[Opening DATASET RECORDS section]
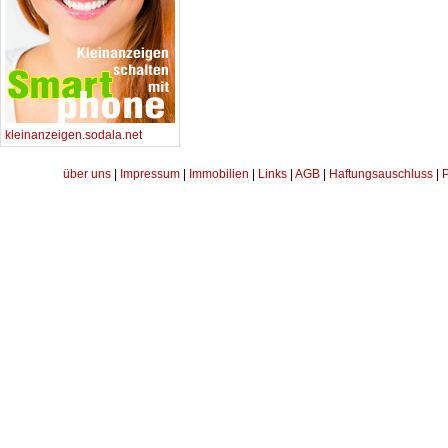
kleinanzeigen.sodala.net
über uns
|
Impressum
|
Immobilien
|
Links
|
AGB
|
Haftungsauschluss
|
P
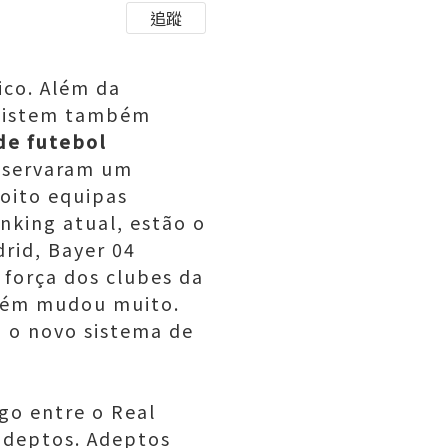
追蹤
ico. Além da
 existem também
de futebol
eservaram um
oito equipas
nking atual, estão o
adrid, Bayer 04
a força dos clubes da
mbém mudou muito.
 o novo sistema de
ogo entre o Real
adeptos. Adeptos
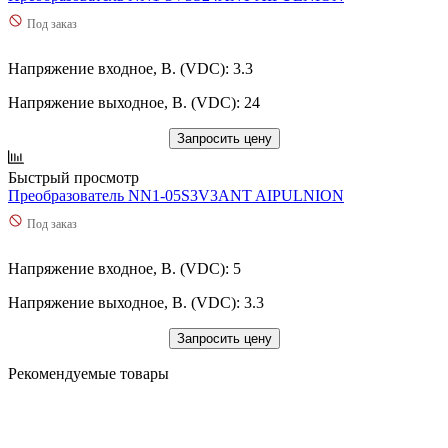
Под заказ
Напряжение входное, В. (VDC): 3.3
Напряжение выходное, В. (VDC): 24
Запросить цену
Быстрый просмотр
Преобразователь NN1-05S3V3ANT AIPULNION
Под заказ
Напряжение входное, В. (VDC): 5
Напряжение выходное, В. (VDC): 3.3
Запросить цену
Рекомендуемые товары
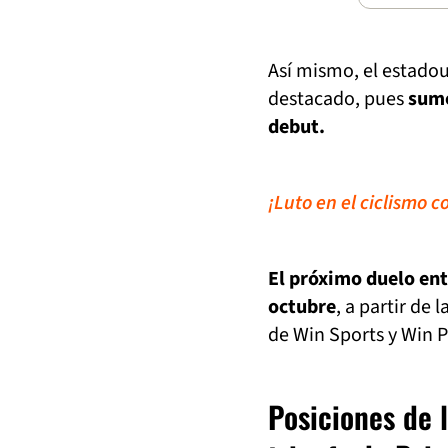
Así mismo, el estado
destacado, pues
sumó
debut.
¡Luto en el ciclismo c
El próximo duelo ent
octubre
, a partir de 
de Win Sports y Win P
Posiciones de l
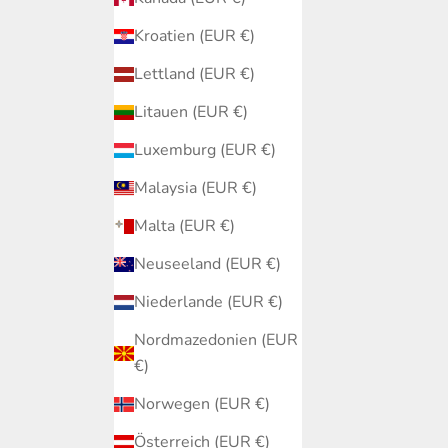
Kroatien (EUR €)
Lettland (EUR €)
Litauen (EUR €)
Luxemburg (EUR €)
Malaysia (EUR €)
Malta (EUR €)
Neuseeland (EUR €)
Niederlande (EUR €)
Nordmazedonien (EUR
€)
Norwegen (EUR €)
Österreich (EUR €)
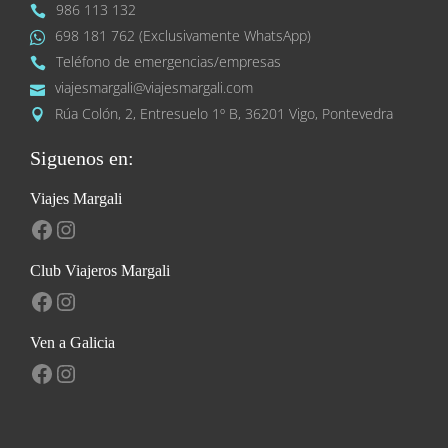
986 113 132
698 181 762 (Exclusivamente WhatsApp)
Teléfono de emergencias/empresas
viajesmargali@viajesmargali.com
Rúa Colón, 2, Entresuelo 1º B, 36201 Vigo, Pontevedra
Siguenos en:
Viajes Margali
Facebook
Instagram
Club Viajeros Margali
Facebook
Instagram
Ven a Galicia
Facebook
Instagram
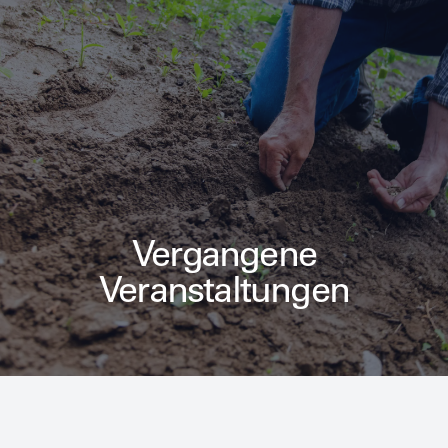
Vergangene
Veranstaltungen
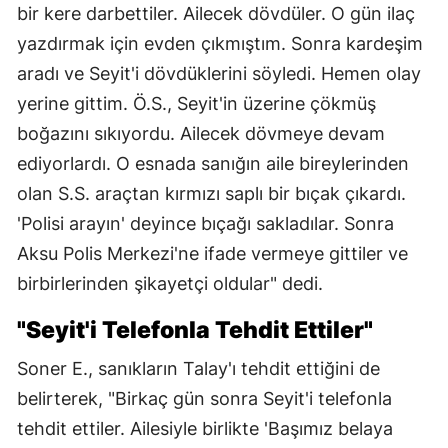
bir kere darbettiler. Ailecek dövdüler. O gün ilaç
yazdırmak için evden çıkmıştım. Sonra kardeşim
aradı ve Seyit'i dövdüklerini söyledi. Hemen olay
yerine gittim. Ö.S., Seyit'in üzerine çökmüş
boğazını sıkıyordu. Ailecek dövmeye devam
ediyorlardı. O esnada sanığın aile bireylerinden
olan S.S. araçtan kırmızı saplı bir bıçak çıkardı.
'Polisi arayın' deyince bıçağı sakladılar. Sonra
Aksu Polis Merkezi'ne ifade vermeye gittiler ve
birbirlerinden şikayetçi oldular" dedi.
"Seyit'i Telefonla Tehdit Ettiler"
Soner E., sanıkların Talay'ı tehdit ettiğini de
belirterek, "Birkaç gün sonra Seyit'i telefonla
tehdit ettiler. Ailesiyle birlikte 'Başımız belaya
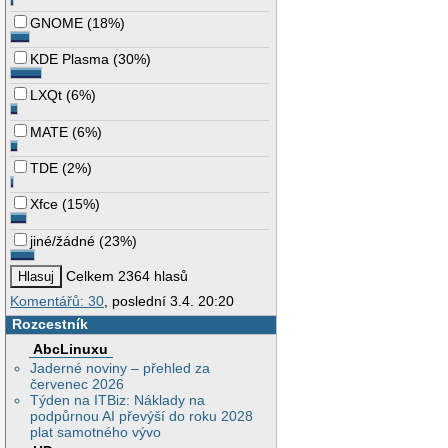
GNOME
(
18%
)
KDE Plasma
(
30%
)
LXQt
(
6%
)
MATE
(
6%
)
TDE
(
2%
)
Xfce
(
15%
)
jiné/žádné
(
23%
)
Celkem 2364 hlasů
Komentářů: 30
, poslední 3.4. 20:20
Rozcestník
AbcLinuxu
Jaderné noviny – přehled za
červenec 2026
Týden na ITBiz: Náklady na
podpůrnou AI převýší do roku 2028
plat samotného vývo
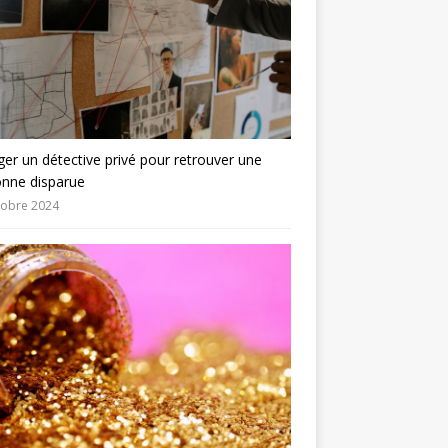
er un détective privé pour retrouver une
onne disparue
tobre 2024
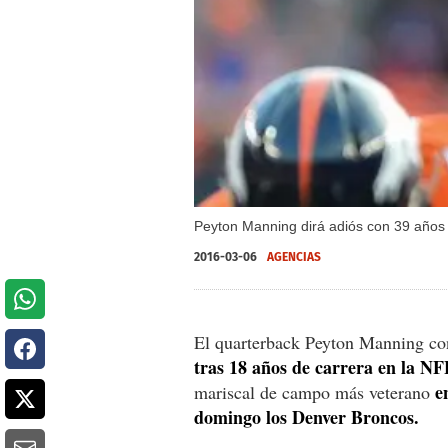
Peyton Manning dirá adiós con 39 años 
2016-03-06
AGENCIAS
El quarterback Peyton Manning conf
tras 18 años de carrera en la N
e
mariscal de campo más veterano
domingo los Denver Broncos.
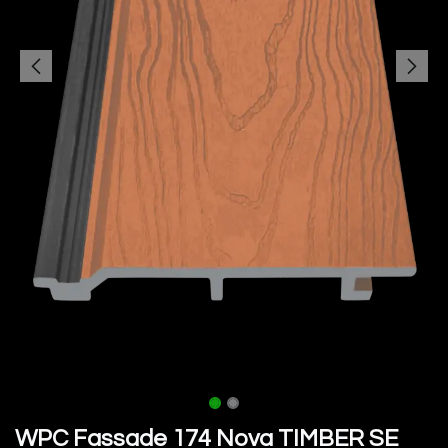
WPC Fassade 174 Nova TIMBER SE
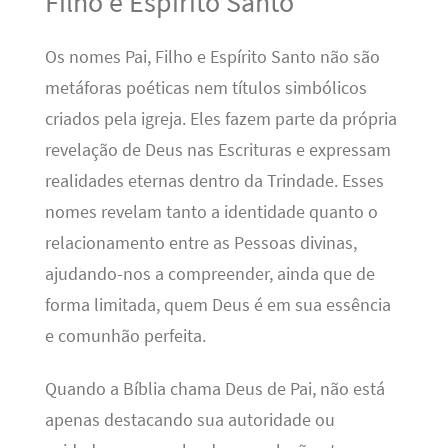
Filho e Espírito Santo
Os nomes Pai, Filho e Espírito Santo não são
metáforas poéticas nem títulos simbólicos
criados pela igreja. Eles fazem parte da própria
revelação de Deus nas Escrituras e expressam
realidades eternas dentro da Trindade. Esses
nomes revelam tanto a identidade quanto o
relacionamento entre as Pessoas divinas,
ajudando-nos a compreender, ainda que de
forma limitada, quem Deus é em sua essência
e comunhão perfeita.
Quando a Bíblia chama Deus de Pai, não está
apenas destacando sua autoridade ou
[Closing DATASET RECORDS section]
[Opening DATASET RECORDS section]
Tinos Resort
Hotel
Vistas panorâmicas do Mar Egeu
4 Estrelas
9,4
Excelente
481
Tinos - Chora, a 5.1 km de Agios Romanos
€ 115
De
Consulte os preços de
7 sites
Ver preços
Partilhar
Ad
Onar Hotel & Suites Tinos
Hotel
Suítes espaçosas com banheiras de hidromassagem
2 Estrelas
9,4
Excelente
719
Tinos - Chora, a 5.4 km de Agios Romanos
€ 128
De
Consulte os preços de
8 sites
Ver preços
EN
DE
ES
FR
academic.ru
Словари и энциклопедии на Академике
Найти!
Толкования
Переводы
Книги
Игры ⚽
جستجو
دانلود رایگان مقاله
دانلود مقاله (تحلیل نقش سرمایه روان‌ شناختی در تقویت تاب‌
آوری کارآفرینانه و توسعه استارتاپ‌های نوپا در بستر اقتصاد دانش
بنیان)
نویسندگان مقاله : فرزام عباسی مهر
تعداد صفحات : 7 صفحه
[Closing DATASET RECORDS section]
[Opening DATASET RECORDS section]
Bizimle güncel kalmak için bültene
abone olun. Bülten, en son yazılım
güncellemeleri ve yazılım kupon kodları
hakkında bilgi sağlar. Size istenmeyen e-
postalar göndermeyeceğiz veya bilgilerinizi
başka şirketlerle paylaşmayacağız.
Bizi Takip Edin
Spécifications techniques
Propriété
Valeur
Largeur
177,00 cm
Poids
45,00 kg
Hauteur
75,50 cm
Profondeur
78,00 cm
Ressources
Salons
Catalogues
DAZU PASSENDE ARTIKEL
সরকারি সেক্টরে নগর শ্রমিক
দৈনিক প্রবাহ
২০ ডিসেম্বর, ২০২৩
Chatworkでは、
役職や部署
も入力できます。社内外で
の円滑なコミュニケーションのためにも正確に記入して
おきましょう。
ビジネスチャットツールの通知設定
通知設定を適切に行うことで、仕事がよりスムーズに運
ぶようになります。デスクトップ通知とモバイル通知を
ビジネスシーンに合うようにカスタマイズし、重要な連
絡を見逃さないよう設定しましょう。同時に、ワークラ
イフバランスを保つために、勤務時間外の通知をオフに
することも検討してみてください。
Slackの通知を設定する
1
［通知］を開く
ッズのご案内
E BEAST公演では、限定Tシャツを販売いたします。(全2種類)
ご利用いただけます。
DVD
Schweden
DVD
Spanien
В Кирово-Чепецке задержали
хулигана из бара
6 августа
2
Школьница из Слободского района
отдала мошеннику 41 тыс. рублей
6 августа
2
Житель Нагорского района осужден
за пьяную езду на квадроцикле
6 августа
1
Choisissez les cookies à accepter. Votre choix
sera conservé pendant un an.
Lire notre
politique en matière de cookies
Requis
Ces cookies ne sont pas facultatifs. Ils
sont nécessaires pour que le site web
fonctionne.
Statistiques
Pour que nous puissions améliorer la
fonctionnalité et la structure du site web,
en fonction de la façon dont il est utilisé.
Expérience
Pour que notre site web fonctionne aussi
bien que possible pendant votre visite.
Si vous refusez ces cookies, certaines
[Closing DATASET RECORDS section]
**EXERCISE DETAILS:**
Search the data above and return each line in which "nomes" occurs.

**WRITTEN RESPONSE:**
Os nomes Pai, Filho e Espírito Santo não são
nomes revelam tanto a identidade quanto o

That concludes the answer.